Miss Truss said the UK would focus instead on striking deals with India, Gulf states and members of the 11-strong Trans-Pacific Partnership which includes Australia, Mexico, Canada, Singapore and Japan. One source said that Miss Truss’s comments were a ‘recognition of reality’.
The White House yesterday said President Biden planned to use talks to press the PM to back away from unilateral action to override the Northern Ireland Protocol.
Miss Truss has pledged to ‘fix’ the arrangement, which has led to onerous EU checks on goods traded between Northern Ireland and the rest of the UK.
US National Security Adviser Jake Sullivan last night said Mr Biden would ‘communicate his strong view that the Good Friday Agreement... must be protected’.

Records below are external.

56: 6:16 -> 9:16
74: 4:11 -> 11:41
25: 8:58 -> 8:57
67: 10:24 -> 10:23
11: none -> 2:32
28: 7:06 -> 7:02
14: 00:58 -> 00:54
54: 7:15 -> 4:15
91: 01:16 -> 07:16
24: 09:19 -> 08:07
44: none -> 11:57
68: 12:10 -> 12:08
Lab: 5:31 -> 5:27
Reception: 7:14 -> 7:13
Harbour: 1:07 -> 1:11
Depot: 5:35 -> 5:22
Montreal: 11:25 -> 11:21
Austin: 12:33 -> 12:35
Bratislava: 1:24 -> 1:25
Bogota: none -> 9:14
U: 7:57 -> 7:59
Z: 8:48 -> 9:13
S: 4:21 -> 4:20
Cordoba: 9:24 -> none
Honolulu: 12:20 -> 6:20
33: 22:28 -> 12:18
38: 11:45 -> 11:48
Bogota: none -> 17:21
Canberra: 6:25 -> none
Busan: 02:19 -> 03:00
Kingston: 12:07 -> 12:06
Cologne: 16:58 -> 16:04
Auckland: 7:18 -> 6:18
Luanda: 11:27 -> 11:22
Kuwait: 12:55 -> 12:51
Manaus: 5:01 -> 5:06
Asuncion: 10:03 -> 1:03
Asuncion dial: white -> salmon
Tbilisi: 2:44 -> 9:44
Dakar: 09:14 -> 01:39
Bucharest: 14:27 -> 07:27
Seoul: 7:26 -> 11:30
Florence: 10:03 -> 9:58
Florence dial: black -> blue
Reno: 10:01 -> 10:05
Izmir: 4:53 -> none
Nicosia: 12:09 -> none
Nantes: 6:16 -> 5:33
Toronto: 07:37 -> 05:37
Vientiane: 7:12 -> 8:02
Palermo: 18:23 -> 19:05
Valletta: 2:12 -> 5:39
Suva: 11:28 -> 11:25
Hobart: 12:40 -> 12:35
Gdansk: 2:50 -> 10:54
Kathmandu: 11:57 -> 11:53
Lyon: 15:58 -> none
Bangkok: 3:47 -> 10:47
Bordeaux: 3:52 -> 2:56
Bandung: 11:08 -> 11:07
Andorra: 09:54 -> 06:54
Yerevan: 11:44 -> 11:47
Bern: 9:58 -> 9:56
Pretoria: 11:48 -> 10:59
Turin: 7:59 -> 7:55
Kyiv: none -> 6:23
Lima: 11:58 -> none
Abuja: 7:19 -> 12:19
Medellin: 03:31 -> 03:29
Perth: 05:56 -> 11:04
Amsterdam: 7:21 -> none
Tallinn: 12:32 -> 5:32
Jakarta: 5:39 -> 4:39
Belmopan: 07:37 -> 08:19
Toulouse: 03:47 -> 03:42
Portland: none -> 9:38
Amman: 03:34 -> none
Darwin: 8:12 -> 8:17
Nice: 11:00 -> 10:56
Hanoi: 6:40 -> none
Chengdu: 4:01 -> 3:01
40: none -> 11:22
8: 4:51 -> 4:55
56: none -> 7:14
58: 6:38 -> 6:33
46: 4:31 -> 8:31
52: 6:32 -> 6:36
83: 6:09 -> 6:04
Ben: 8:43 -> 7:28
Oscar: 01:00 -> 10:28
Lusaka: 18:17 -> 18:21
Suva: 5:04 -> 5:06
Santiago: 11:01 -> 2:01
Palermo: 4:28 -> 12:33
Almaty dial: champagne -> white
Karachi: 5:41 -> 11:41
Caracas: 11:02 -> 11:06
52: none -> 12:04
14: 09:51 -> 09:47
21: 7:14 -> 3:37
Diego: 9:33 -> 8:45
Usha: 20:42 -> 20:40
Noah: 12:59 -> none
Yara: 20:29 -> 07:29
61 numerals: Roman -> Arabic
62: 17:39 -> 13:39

Miss Truss said she still hoped for a negotiated settlement on the long-running border issue. Speaking to reporters en route to New York, she suggested today’s meeting with President Biden would focus mainly on security.
‘The number one issue is global security and making sure that we are able to collectively deal with Russian aggression... working together with other members of the G7 to make sure we are not strategically dependent on authoritarian regimes,’ she said.
ON the face of it, ruling out any immediate prospect of a trade deal with the US would seem to be a serious economic setback.
As a new agreement was considered a prime post-Brexit objective, Miss Truss’s decision to put negotiations on ice has been greeted with predictable derision by the Remainer chattering classes.
In reality, however, it is a shrewd piece of strategic thinking.
There was next to no chance of getting a deal anyway while Joe Biden, an ardent Irish Republican, is in the White House.
Now at a stroke, Miss Truss has shown she will not be blackmailed by the US President, who has intimated that any agreement would be conditional on Britain kowtowing to the EU over the Northern Ireland Protocol.
But is delaying a deal really such a disaster? The EU doesn’t have one. Furthermore, we already have a massive trade surplus with America, based on financial and legal services which have never required a deal – and still don’t.
Meanwhile, Labour and the Lib Dems are crowing that not having an agreement amounts to failure. Yet they have consistently opposed one by spreading scare stories that the UK market would be flooded with cheap chlorinated chicken, and parts of the NHS would be flogged to US private firms. What hypocrites.
We will get our deal eventually, but the timing must be right and it has to be of mutual benefit. We should not take one at any price.